Secretary Ross said both apps collect a tremendous about of information from users, including:
- network activity
- location data
- browsing history
- search history
“Each is an active participant in China’s civil-military fusion and is subject to mandatory cooperation with the intelligence services of the CCP. This combination results in the use of WeChat and TikTok creating unacceptable risks to our national security.”
However just a day after the announcement, the ban was delayed. “In light of recent positive developments, Secretary of Commerce Wilbur Ross, at the direction of President Trump, will delay the prohibition of identified transactions pursuant to Executive Order 13942, related to the TikTok mobile application that would have been effective on Sunday, September 20, 2020, until September 27, 2020 at 11:59 p.m.”
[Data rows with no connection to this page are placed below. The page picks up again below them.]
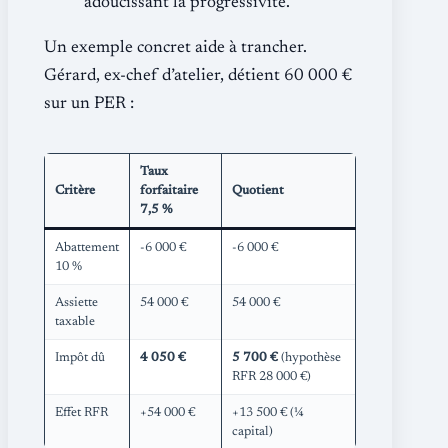
adoucissant la progressivité.
Un exemple concret aide à trancher.
Gérard, ex-chef d’atelier, détient 60 000 €
sur un PER :
Taux
Critère
forfaitaire
Quotient
7,5 %
Abattement
-6 000 €
-6 000 €
10 %
Assiette
54 000 €
54 000 €
taxable
Impôt dû
4 050 €
5 700 €
(hypothèse
RFR 28 000 €)
Effet RFR
+54 000 €
+13 500 € (¼
capital)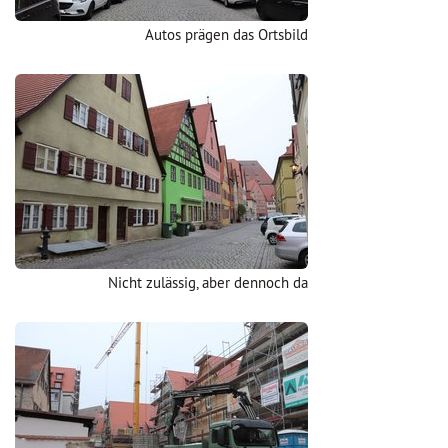
Autos prägen das Ortsbild
Nicht zulässig, aber dennoch da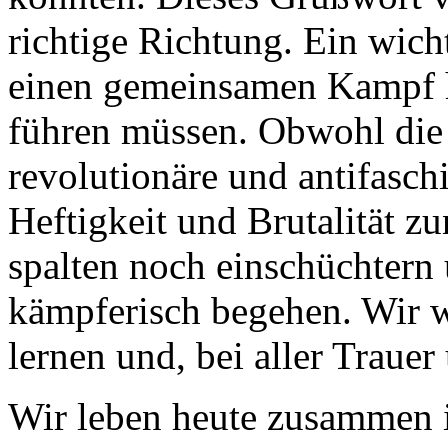
richtige Richtung. Ein wich
einen gemeinsamen Kampf h
führen müssen. Obwohl die 
revolutionäre und antifasc
Heftigkeit und Brutalität z
spalten noch einschüchtern
kämpferisch begehen. Wir w
lernen und, bei aller Traue
Wir leben heute zusammen in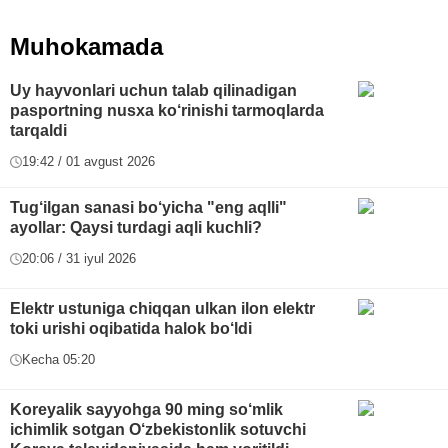
Muhokamada
Uy hayvonlari uchun talab qilinadigan
pasportning nusxa ko‘rinishi tarmoqlarda
tarqaldi
19:42 / 01 avgust 2026
Tug‘ilgan sanasi bo‘yicha "eng aqlli"
ayollar: Qaysi turdagi aqli kuchli?
20:06 / 31 iyul 2026
Elektr ustuniga chiqqan ulkan ilon elektr
toki urishi oqibatida halok bo‘ldi
Kecha 05:20
Koreyalik sayyohga 90 ming so‘mlik
ichimlik sotgan O‘zbekistonlik sotuvchi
The positive development is believed to be an offer from U.S. tech giant Oracle to purchase the company.
The apps will disappear from app store. Sending money or processing payments using the apps will now be illegal. The apps won’t vanish from phones immediately but support and updates will cease.
TikTok is incredibly popular among younger social media users with an estimated half a billion users around the world.
The app’s creators issued a statement back in August about the ban, “For nearly a year, we have sought to engage with the US government in good faith to provide a constructive solution to the concerns that have been expressed. What we encountered instead was that the Administration paid no attention to facts, dictated terms of an agreement without going through standard legal processes, and tried to insert itself into negotiations between private businesses.”